= WORK ORDER =
Return every line of the data that contains the string "della".

Dataset entries
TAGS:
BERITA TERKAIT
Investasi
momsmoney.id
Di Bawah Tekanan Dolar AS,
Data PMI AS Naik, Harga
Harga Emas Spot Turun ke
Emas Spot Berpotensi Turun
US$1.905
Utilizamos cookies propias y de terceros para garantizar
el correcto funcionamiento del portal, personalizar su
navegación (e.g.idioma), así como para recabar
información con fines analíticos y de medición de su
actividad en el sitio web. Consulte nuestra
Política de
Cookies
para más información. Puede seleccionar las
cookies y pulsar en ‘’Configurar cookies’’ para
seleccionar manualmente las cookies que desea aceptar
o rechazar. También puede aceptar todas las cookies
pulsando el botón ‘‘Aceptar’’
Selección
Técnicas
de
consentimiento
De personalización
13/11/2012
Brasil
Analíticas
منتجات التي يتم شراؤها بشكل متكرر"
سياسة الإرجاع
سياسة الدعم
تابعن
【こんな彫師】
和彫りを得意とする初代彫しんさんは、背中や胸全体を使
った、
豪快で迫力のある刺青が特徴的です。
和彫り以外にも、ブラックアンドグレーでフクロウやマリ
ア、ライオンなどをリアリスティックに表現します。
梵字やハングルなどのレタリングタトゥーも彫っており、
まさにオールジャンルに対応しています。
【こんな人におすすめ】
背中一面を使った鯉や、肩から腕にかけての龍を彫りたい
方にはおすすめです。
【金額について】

--

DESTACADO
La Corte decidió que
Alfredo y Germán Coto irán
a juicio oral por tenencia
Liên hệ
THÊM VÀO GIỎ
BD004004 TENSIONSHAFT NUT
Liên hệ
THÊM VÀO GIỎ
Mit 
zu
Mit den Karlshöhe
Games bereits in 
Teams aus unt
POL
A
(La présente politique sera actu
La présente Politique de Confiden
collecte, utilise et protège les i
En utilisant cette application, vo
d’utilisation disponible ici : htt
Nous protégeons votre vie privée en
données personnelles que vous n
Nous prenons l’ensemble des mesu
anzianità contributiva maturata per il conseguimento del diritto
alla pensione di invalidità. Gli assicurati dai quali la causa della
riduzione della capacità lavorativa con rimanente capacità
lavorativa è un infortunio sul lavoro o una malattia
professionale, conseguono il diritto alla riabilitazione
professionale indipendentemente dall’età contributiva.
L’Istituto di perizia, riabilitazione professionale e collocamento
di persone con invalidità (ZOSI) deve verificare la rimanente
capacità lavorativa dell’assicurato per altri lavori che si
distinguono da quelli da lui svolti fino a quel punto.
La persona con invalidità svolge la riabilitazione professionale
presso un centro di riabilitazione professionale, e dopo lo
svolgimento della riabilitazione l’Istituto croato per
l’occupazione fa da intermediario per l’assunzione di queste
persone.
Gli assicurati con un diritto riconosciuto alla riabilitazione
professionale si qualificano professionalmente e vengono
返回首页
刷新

= EXERCISE SOLUTION =
alla pensione di invalidità. Gli assicurati dai quali la causa della
riduzione della capacità lavorativa con rimanente capacità
svolgimento della riabilitazione l’Istituto croato per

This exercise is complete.